All that is required, according to a new C.D. Howe Institute report, is minor tinkering with existing tax regulations. The changes would open the door to “longevity insurance” – a financial product that would buffer people against the high cost of living to 90 or beyond.

The financial challenge of funding exceptionally long retirements has become more imposing as guaranteed pensions have become rarer and lifespans expand. "The single thing that retirees without a defined-benefit pension plan worry about the most is the possibility they will run out of money before they run out of life,” said Don Ezra, author of the report, in a phone interview. “They have no idea how to cope with that problem.”

Many retirees address the issue by building buffers of excess capital. They save more than they need, spend less than they could and leave a pot of money behind. But that forces them to endure a more spartan retirement than they could actually afford in retrospect.

What’s needed, but what isn’t now available, is a product that could allow a 65-year-old to purchase a guaranteed-for-life stream of income that doesn’t actually begin for another, say, 20 years. In one stroke, this longevity insurance would convert the great unknown of retirement planning – how long must I make my money last? – into a known quantity.
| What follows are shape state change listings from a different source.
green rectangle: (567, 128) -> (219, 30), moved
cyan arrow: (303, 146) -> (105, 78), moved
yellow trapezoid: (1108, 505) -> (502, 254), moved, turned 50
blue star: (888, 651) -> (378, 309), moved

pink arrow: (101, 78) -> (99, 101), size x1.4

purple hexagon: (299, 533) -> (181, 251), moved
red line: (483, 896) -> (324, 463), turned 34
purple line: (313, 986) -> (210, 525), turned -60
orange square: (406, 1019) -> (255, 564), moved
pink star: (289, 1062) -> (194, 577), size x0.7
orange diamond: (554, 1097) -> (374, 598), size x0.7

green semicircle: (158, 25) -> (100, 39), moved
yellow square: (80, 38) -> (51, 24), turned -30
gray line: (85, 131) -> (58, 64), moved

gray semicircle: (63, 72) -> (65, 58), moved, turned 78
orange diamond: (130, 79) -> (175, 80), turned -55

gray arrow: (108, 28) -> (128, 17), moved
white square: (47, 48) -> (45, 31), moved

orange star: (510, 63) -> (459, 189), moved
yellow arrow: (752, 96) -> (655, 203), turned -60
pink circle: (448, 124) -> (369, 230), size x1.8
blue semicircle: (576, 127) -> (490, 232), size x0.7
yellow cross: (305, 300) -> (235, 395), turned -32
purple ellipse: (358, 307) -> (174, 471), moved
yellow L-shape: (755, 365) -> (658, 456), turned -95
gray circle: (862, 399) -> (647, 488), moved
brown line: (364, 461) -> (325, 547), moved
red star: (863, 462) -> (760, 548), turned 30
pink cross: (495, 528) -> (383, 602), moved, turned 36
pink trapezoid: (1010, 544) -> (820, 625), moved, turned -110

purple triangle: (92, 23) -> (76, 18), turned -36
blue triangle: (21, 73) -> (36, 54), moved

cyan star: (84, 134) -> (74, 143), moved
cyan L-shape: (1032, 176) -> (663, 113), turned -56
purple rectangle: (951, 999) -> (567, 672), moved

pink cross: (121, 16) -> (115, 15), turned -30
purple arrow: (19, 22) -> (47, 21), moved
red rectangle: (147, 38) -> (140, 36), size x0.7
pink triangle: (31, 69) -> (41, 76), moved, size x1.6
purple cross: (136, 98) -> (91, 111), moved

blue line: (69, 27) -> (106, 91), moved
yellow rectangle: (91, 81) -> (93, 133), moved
A person who was able to purchase longevity insurance could feel free, in an extreme case, to spend every penny in their portfolio between the ages of 65 and 85. The buyer would know that at the age of 85, their longevity insurance would start paying them a regular income, and that income would last for the rest of their lives.

In many ways, this ideal product would resemble the annuities now on the market, but with one key difference: The annuity products that currently exist start paying out money immediately, but longevity insurance wouldn’t start paying out until a couple of decades in the future.

Mr. Ezra, a former co-chair of global consulting at Russell Investments, acknowledges the long delay before payments start would make longevity insurance a tough sell at first. Someone buying such a product today would face the risk they might never collect on the insurance if they die before the date that payments begin.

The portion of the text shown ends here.